Still, they were better than nothing and they did feature unclad women. I took them to the tree house where they were much prized in the absence of Mary O’Leary. When I returned them to their place ten days or so later, just before he came home from spring training, they were conspicuously well thumbed. Indeed, it was hard not to notice that they had been enjoyed by a wider audience. One was missing its cover and nearly all the pictorials now bore marginal comments and balloon captions, many of a candid nature, in a variety of young hands. Often in the years that followed I wondered what my father made of these spirited emendations, but somehow the moment never seemed right to ask.

Chapter 7


BOOM!

MOBILE, ALA.—The Alabama Supreme Court yesterday upheld a death sentence imposed on a Negro handyman, Jimmy Wilson, 55, for robbing Mrs. Esteele Barker of $1.95 at her home last year. Mrs. Barker is white.

Although robbery is a capital offense in Alabama, no one has been executed in the state before for a theft of less than $5. A court official suggested that the jury had been influenced by the fact that Mrs. Barker told the jury that Wilson had spoken to her in a disrespectful tone.

A spokesman for the National Association for the Advancement of Colored People called the death sentence “a sad blot on the nation,” but said the organization is unable to aid the condemned man because it is barred in Alabama.

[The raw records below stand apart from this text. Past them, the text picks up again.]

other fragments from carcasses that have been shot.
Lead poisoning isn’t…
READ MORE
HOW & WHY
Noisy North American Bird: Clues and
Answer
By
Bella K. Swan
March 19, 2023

—The Des Moines Register, August 23, 1958

AT 7:15 IN THE MORNING local time on November 1, 1952, the United States exploded the first hydrogen bomb in the Eniwetok (or Enewetak or many other variants) atoll in the Marshall Islands of the South Pacific, though it wasn’t really a bomb as it wasn’t in any sense portable. Unless an enemy would considerately stand by while we built an eighty-ton refrigeration unit to cool large volumes of liquid deuterium and tritium, ran in several miles of cabling, and attached scores of electric detonators, we didn’t have any way of blowing anyone up with it. Eleven thousand soldiers and civilians were needed to get the device to go off at Eniwetok, so this was hardly the sort of thing you could set up in Red Square without arousing suspicions. Properly, it was a “thermonuclear device.” Still, it was enormously potent.

Since nothing like this had ever been tried before, nobody knew how big a bang it would make. Even the most conservative estimates, for a blast of five megatons, represented more destructive might than the total firepower used by all sides in World War II, and some nuclear physicists thought the explosion might go as high as one hundred megatons—a blast so off the scale that scientists could only guess the chain of consequences. One possibility was that it might ignite all the oxygen in the atmosphere. Still, nothing ventured, nothing annihilated, as the Pentagon might have put it, and on the morning of November 1 somebody lit the fuse and, as I like to picture it, ran like hell.

The blast came in at a little over ten megatons, comparatively manageable but still enough to wipe out a city a thousand times the size of Hiroshima, though of course Earth has no cities that big. A fireball five miles high and four miles across rose above Eniwetok within seconds, billowing into a mushroom cloud that hit the stratospheric ceiling thirty miles above the Earth and spread outward for more than a thousand miles in every direction, disgorging a darkening snowfall of dusty ash as it went, before slowly dissipating. It was the biggest thing of any type ever created by humans. Nine months later the Soviets surprised the Western powers by exploding a thermonuclear device of their own. The race to obliterate life was on—and how. Now we truly were become Death, the shatterer of worlds.

So it is perhaps not surprising that as this happened I sat in Des Moines, Iowa, quietly shitting myself. I had little choice. I was ten months old.